__Problem description__
Using the data that follows, give the number of lines where the string "攻殻機動隊" occurs, and nothing else.

*** Block opens ***

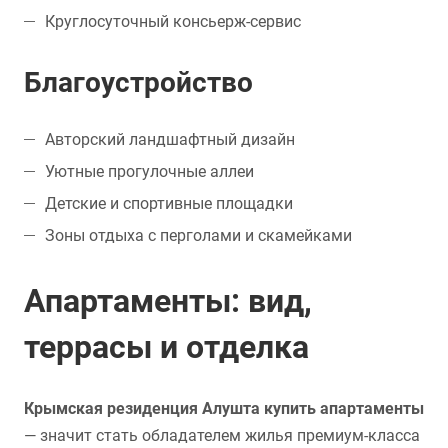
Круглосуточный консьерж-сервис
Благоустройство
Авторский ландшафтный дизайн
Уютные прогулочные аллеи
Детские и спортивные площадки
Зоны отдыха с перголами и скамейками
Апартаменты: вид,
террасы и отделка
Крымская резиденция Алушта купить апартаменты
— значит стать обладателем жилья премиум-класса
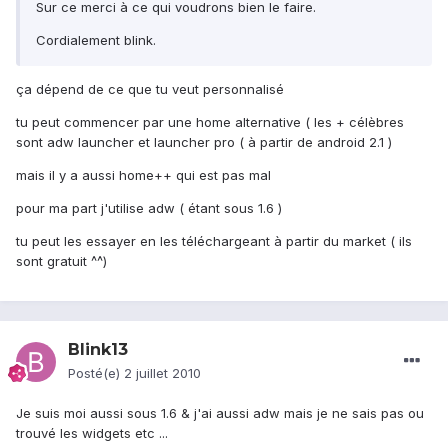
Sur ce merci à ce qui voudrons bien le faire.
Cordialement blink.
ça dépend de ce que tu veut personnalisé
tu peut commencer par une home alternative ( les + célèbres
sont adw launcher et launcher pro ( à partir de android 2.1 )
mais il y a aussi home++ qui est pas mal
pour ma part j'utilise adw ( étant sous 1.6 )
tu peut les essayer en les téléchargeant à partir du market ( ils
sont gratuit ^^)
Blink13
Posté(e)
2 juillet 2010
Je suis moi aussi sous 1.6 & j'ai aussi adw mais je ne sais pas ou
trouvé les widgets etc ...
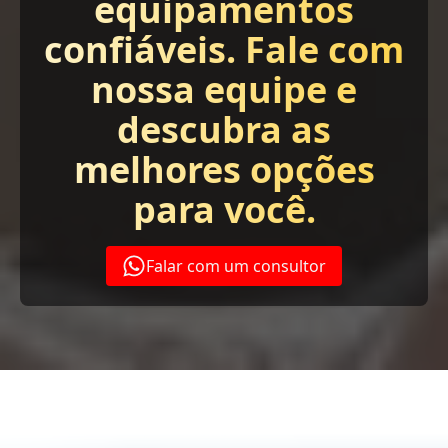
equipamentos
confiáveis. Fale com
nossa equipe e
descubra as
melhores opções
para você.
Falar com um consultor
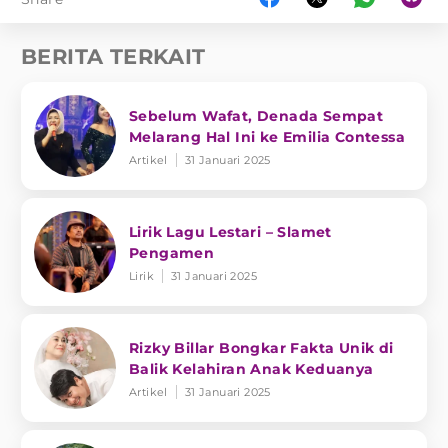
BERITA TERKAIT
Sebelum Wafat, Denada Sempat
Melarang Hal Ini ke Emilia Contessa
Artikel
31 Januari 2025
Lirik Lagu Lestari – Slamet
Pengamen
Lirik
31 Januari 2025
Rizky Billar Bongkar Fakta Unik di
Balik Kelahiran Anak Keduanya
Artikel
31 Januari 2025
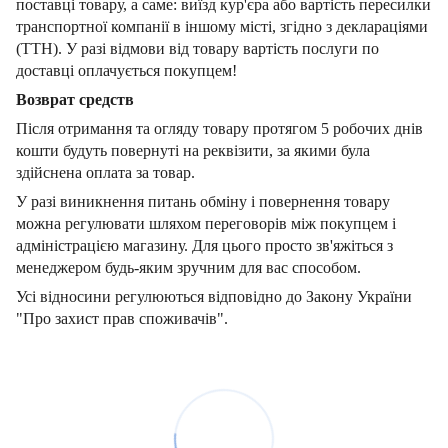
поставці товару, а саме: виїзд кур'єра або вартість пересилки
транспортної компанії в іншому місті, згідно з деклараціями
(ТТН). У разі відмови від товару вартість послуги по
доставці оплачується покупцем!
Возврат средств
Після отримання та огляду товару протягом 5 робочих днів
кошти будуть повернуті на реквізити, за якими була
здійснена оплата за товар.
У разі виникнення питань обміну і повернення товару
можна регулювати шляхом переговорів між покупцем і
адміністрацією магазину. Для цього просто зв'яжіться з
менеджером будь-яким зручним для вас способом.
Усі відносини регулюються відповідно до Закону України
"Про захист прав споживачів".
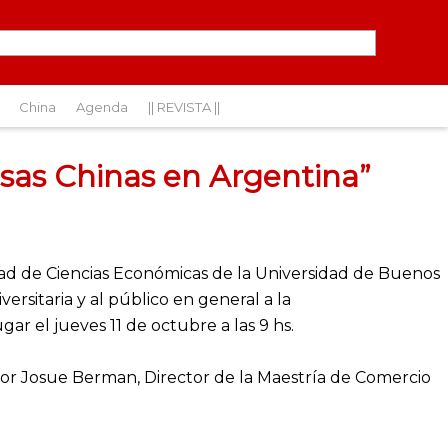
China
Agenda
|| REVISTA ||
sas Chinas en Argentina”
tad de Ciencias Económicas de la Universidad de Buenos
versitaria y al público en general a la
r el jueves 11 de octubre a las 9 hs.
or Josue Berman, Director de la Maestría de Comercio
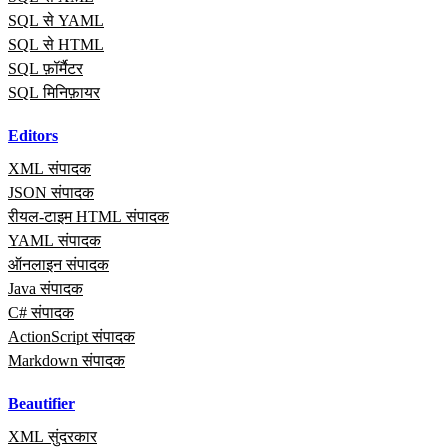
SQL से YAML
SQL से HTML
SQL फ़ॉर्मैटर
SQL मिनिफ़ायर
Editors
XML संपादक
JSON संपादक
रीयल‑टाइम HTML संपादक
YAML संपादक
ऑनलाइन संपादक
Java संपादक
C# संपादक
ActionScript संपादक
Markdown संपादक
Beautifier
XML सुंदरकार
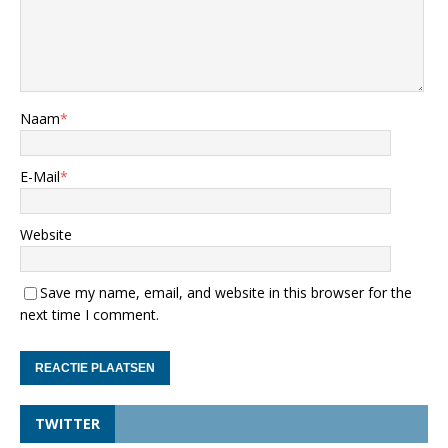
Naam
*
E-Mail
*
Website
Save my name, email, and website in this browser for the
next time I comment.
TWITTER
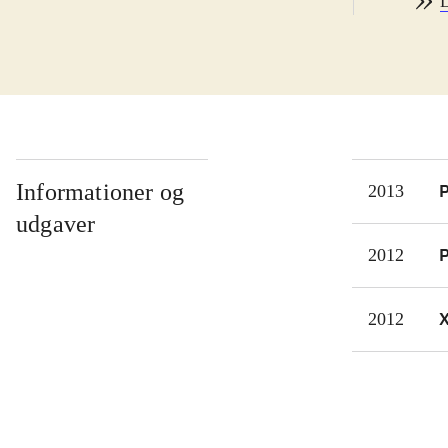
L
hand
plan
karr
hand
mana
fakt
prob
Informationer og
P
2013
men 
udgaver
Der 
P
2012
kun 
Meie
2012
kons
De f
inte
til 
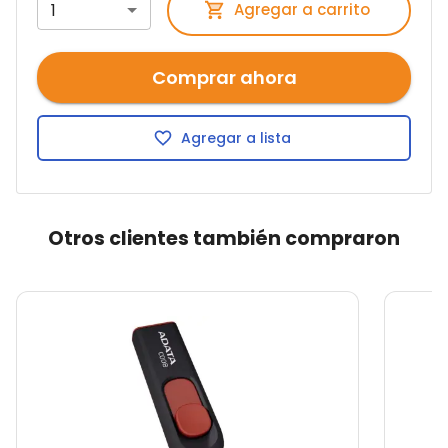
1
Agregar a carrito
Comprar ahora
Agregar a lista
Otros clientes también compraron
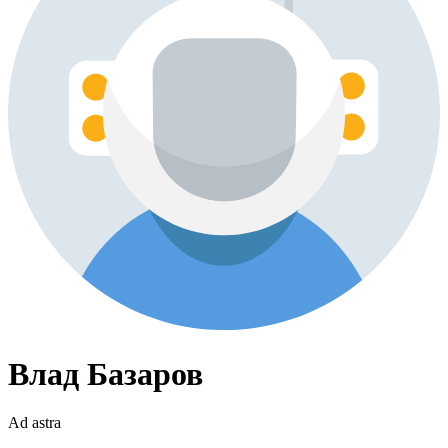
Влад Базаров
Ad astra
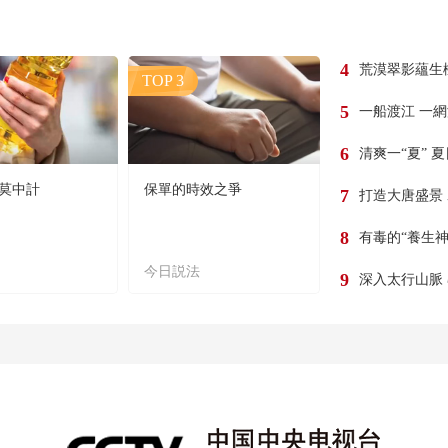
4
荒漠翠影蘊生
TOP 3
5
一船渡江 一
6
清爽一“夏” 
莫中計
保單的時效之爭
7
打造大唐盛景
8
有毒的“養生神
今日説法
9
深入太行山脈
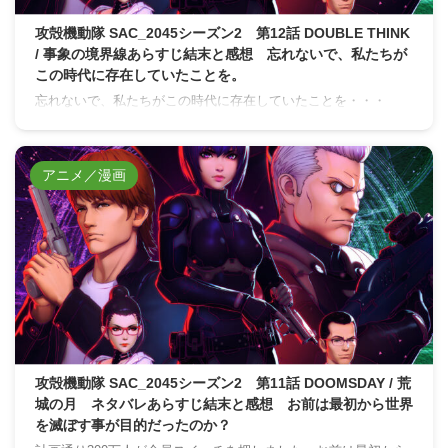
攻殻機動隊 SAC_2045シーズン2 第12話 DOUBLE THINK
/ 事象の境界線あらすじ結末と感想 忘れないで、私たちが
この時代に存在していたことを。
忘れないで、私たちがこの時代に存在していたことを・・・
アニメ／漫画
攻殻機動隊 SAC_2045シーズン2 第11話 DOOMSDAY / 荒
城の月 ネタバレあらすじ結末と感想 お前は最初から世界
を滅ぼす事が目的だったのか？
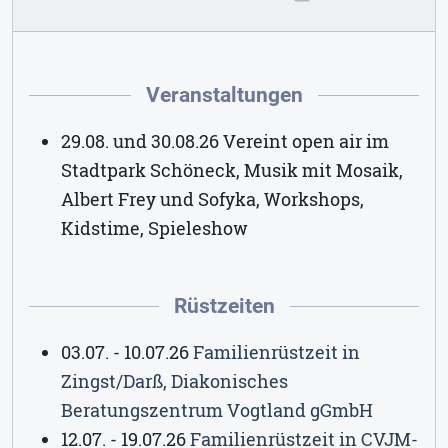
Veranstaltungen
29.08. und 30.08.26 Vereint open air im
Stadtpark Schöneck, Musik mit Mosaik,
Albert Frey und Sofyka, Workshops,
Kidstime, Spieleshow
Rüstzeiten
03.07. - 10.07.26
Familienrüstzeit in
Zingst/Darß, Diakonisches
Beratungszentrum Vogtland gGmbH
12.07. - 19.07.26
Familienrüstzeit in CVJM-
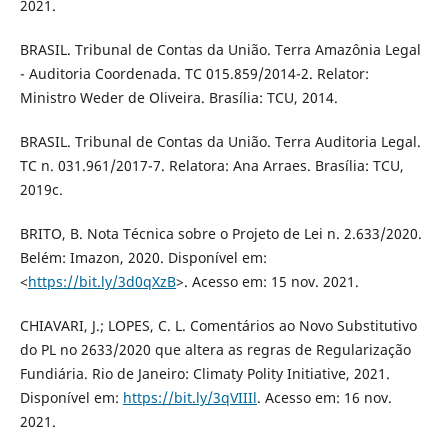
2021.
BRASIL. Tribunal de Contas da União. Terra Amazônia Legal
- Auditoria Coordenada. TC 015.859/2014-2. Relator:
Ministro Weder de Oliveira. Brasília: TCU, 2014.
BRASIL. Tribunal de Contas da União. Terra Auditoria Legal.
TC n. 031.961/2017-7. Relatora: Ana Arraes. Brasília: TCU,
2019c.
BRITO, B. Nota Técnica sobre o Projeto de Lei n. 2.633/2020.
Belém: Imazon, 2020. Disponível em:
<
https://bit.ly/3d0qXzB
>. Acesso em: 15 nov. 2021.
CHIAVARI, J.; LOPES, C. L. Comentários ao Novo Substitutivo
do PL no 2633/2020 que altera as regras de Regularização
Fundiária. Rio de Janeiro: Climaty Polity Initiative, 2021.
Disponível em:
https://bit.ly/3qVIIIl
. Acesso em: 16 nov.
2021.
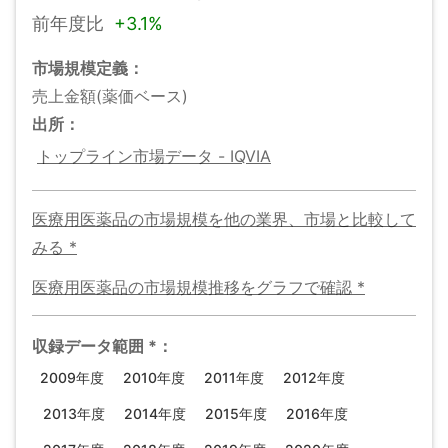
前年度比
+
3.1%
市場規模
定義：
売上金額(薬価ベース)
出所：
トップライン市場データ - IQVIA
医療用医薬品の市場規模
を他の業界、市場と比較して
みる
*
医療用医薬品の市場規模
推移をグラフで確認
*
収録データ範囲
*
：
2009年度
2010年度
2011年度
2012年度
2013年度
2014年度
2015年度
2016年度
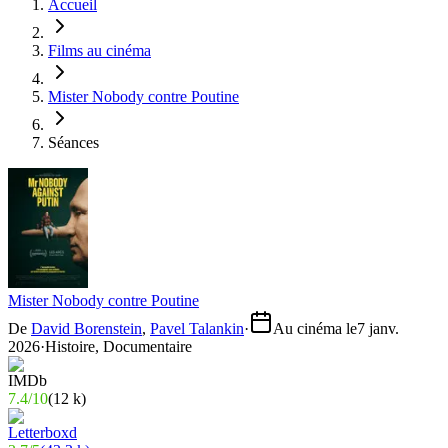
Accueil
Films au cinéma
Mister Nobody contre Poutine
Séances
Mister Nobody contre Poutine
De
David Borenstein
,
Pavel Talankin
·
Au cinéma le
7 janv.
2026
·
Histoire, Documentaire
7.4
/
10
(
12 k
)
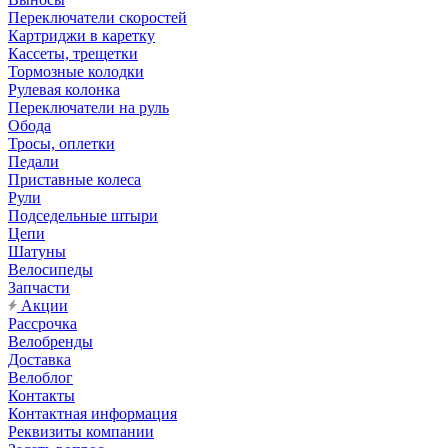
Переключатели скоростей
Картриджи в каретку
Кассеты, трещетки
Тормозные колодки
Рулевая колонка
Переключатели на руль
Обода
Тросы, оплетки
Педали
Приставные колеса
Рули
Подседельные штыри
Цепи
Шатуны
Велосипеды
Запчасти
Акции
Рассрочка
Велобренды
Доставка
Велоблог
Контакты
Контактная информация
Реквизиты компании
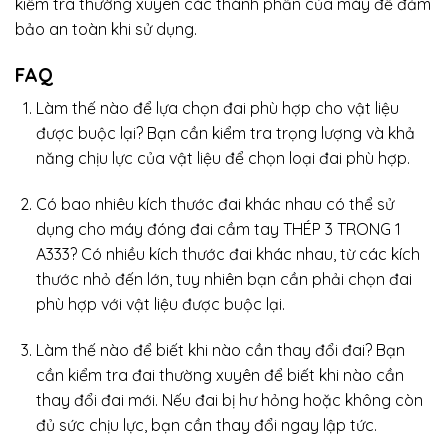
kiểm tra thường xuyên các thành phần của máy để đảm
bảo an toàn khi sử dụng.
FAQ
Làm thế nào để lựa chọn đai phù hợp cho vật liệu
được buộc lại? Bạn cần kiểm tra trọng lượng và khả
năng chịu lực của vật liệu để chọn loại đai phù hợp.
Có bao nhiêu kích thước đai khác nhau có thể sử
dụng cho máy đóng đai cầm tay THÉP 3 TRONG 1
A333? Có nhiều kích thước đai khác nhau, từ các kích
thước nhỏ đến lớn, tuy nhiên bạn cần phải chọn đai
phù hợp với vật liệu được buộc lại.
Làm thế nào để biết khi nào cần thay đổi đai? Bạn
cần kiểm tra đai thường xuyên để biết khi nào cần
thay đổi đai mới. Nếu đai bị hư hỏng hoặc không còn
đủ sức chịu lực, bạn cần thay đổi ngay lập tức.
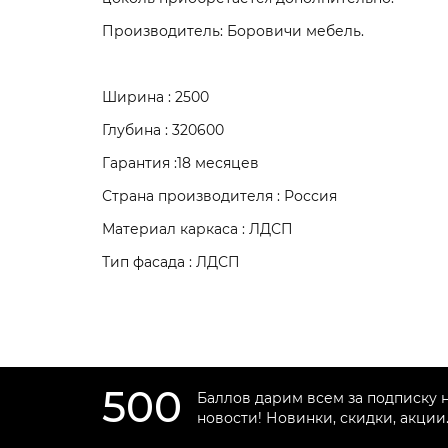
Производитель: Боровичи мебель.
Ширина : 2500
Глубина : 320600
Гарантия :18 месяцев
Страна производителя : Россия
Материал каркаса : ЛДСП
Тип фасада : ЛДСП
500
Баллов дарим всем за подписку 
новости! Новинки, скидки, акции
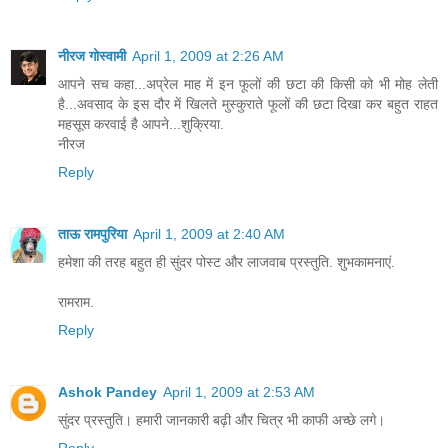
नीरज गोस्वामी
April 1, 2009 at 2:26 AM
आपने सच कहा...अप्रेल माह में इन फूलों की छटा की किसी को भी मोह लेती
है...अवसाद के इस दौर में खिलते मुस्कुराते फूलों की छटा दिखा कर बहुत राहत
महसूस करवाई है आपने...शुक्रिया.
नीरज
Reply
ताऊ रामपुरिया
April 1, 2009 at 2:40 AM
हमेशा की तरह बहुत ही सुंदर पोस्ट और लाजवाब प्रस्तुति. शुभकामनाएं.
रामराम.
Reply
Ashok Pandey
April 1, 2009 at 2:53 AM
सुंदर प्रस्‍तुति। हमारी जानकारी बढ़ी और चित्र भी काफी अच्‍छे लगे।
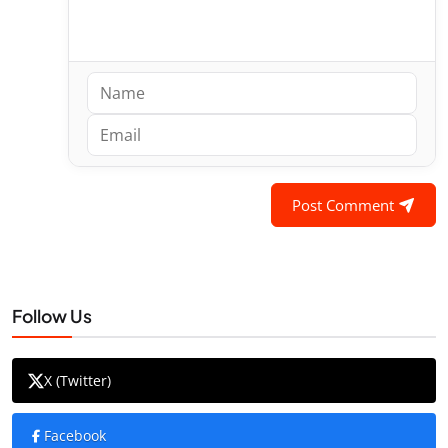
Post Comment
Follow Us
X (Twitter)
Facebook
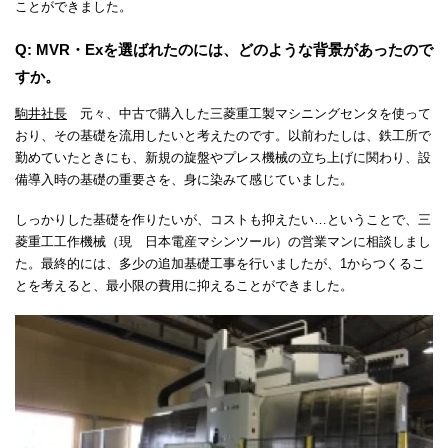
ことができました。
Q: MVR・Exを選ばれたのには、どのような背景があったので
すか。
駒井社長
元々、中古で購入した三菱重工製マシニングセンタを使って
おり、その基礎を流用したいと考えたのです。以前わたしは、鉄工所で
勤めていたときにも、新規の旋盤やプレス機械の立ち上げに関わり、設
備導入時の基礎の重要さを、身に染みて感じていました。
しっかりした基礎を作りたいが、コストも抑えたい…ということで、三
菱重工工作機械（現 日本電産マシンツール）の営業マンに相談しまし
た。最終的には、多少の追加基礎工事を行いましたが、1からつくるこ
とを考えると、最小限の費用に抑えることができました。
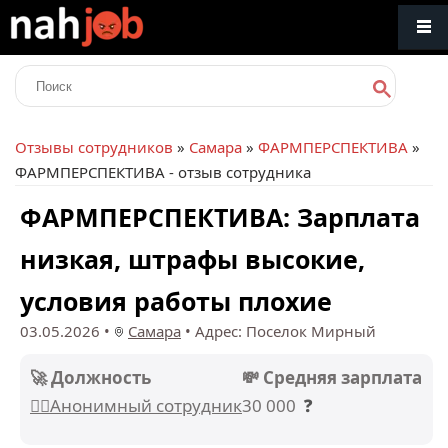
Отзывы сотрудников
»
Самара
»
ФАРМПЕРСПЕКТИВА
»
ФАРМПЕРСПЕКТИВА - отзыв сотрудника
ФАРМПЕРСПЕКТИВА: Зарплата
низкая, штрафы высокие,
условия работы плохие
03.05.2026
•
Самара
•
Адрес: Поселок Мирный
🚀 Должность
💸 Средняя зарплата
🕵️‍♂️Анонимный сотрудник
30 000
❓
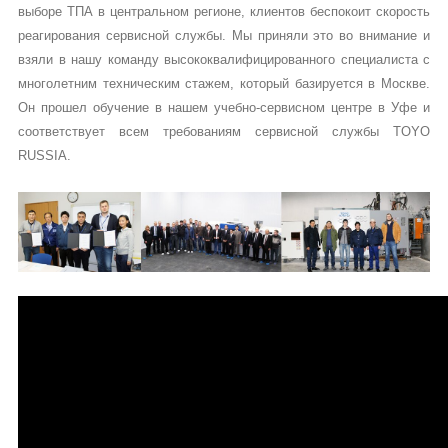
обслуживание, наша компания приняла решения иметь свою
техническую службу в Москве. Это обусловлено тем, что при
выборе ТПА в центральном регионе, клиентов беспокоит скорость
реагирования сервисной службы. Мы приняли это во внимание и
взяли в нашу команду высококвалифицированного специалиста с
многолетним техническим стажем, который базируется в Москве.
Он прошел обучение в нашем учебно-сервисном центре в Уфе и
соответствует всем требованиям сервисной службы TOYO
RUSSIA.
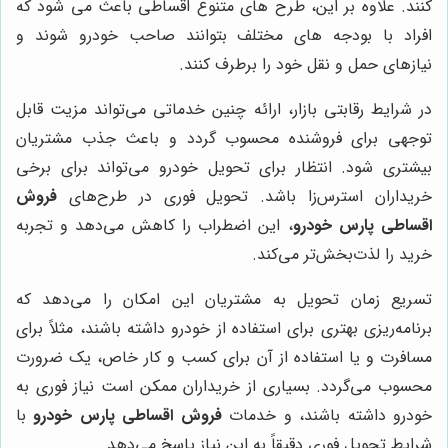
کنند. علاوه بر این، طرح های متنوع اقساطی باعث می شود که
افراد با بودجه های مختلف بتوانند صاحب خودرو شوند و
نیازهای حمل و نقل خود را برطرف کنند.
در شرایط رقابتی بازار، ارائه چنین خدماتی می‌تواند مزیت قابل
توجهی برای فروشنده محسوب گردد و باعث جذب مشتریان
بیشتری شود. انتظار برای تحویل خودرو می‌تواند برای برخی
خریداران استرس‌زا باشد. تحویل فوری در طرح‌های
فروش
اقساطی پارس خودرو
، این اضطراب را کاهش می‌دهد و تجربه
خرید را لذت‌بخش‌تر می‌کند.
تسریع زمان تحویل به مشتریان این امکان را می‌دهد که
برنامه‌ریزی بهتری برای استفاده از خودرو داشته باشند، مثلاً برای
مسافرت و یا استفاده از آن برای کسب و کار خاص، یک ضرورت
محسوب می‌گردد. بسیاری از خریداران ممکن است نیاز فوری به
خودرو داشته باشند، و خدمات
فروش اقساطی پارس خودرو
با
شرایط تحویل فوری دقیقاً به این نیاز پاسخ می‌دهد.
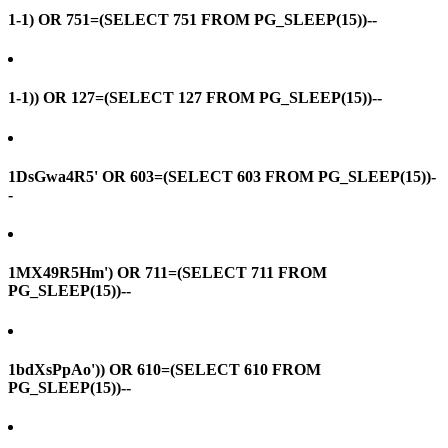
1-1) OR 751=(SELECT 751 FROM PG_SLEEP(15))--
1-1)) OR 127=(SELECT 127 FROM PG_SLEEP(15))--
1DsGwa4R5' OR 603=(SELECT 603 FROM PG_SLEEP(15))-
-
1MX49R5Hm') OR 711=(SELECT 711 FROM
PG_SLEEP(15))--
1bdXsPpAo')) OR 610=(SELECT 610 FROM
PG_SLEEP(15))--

*** Block closes ***

__Output of the task__
2